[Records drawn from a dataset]
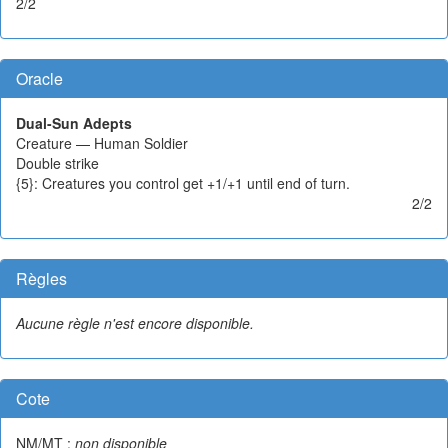
2/2
Oracle
Dual-Sun Adepts
Creature — Human Soldier
Double strike
{5}: Creatures you control get +1/+1 until end of turn.
2/2
Règles
Aucune règle n'est encore disponible.
Cote
NM/MT :
non disponible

# Exercise goal
Work through the records above line by line and count those that hold the string "disponible". Give only the result.

# Worked solution
2